* _AIM OF THE EXERCISE_
The listing below contains a span that opens with the line containing "Εισαγωγική Επιμόρφωση" and closes with the line containing "Συντακτική Πολιτική (Editorial Policy)". Return that span exactly.

* _DATASET RECORDS_
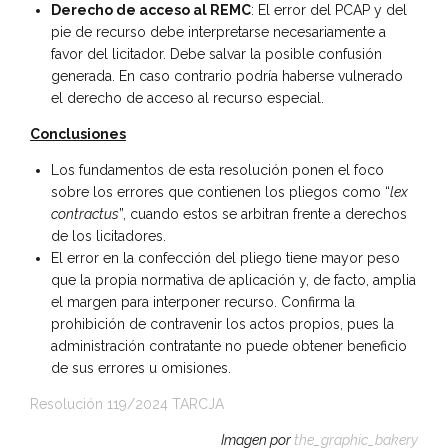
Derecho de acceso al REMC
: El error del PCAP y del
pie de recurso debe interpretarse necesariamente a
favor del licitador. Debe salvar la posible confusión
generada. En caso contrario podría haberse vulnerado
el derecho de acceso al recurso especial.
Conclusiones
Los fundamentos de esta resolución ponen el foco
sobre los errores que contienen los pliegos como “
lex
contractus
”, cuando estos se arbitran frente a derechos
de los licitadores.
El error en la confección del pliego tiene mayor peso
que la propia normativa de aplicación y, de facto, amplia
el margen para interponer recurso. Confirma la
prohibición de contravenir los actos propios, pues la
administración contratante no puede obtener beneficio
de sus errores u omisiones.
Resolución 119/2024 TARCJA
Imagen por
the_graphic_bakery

==

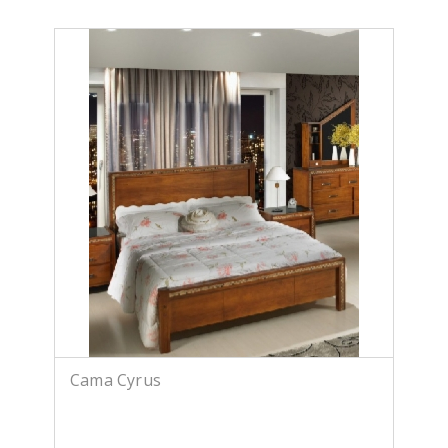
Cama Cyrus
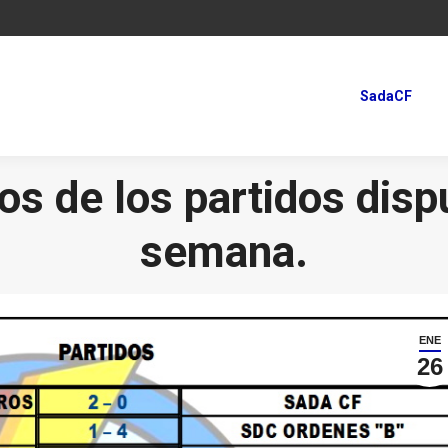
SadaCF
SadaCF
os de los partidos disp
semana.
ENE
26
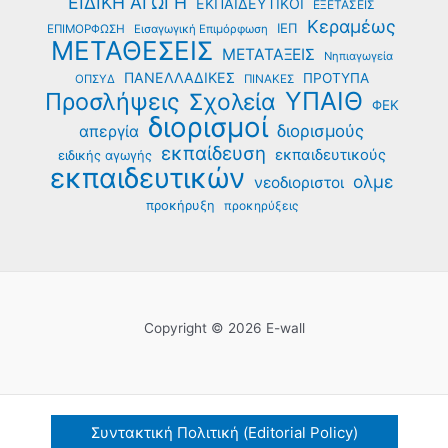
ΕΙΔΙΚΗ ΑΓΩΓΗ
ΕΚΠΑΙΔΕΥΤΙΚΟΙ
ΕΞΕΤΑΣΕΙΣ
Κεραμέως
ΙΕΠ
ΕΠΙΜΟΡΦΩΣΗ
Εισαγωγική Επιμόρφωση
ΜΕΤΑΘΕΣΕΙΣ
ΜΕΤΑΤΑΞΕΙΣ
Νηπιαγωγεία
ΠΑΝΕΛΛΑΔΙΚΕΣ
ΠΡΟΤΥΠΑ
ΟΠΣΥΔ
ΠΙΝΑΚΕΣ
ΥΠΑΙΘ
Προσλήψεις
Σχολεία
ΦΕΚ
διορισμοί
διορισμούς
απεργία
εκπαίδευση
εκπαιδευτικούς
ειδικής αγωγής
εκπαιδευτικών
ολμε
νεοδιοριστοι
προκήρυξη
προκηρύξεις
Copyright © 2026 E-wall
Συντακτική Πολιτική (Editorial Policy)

==

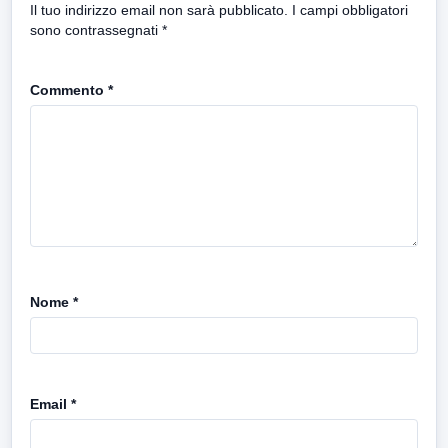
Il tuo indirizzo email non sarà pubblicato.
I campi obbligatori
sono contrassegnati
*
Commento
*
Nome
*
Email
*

* _COMPLETED EXERCISE_
Εισαγωγική Επιμόρφωση
ΜΕΤΑΘΕΣΕΙΣ
ΜΕΤΑΤΑΞΕΙΣ
Νηπιαγωγεία
ΠΑΝΕΛΛΑΔΙΚΕΣ
ΠΡΟΤΥΠΑ
ΟΠΣΥΔ
ΠΙΝΑΚΕΣ
ΥΠΑΙΘ
Προσλήψεις
Σχολεία
ΦΕΚ
διορισμοί
διορισμούς
απεργία
εκπαίδευση
εκπαιδευτικούς
ειδικής αγωγής
εκπαιδευτικών
ολμε
νεοδιοριστοι
προκήρυξη
προκηρύξεις
Copyright © 2026 E-wall
Συντακτική Πολιτική (Editorial Policy)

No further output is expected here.